Nationalrat will Zug, Schwyz und Nidwalden entlasten

Etappensieg für die Geberkantone Zug, Schwyz und Nidwalden beim Nationalen Finanzausgleich: Der Nationalrat stimmt einem Vorschlag des Bundesrates zu, die finanzstarken Kantone zu entlasten. Noch im Dezember hatte der Ständerat anders entschieden. Dieser muss jetzt nochmals über die Bücher.

Nationalrätin Petra Gössi im Gespräch mit Eveline Widmer Schlumpf.

Bildlegende: Nationalrätin Petra Gössi (links) setzte sich dafür ein, dass der Vorschlag des Bundesrates angenommen wurde. Keystone

Der Nationalrat hat am Dienstag über den Nationalen Finanzausgleich NFA beraten. Dabei hat er beschlossen, dass die reicheren Kantone künftig 134 Millionen Franken weniger bezahlen müssten.

Für diese Entlastung eingesetzt hat sich unter anderem die Schwyzer FDP-Nationalrätin Petra Gössi: «Das Ausmass an Leistungen, welche kleine ressourcenstarke Kantone erbringen müssen, ist zwar rechnerisch, aber nicht mehr politisch erklärbar.»

Gössi vertrat auch Vorstösse aus den Kantonen Zug, Nidwalden und Schwyz, welche den NFA grundlegend verändern wollten. Diese waren zwar chancenlos, trugen aber sicherlich dazu bei, dass die Mehrheit im Rat für die finanzielle Entlastung der Geberkantone stimmten.

Zum Geschäft äussern konnten sich am Dienstag nur Mitglieder der vorberatenden Finanzkommission, weshalb aus Nidwalden und Zug keine Stimmen zu hören waren.

Geteilte Meinungen bei Luzerner Parlamentariern

Für die Entlastung votierte auch der Luzerner FDP-Nationalrat Albert Vitali.
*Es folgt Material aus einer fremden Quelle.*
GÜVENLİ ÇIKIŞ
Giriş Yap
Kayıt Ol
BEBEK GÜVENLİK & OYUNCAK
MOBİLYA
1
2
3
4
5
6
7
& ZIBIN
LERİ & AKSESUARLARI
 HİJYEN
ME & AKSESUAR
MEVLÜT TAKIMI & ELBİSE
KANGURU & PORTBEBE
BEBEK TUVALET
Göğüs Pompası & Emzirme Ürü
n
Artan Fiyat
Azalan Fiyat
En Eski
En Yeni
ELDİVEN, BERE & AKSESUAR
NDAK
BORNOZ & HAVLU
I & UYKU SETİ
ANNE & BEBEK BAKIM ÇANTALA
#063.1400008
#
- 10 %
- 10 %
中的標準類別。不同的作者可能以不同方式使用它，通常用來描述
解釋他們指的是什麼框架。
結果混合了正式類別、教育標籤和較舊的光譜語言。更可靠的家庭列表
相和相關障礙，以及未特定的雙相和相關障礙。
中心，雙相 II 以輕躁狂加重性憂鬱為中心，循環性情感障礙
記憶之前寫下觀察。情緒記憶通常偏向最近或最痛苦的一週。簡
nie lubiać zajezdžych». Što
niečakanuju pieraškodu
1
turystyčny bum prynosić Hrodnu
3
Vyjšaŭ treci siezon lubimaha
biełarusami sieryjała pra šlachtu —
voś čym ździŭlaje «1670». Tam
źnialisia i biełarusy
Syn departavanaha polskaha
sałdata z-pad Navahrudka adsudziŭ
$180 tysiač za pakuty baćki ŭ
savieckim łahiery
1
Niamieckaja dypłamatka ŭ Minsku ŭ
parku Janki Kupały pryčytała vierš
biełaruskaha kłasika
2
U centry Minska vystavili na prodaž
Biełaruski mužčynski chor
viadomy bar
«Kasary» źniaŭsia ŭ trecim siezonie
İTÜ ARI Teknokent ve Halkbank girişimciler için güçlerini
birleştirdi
Bei der Einführung des NFA habe man schliesslich vereinbart, dass man diesen alle vier Jahre anpassen könne.

«Man kann nicht ein Ziel abmachen, und wenn es dann erreicht ist, keine Konsequenzen ziehen», sagte Vitali. Eine grosse Mehrheit der insgesamt 20 Zentralschweizer Nationalrätinnen und Nationalräte schloss sich dieser Meinung an.

Gegen die Entlastung der Geberkantone stimmten nur vier Volksvertreter aus dem Kanton Luzern, nämlich Louis Schelbert (Grüne), Ida Glanzmann-Hunkeler und Ruedi Lustenberger (beide CVP) sowie Prisca Birrer-Heimo (SP).

«Der Grund ist, dass die Ziele des NFA noch gar nicht erreicht sind. Denn dieser soll auch die unterschiedliche Steuerbelastung in den Kantonen etwas ausgleichen», sagt Birrer-Heimo. Hinzu komme, dass mit der neuen Regelung der Kanton Luzern jährlich 32 Millionen Franken weniger erhalten würde.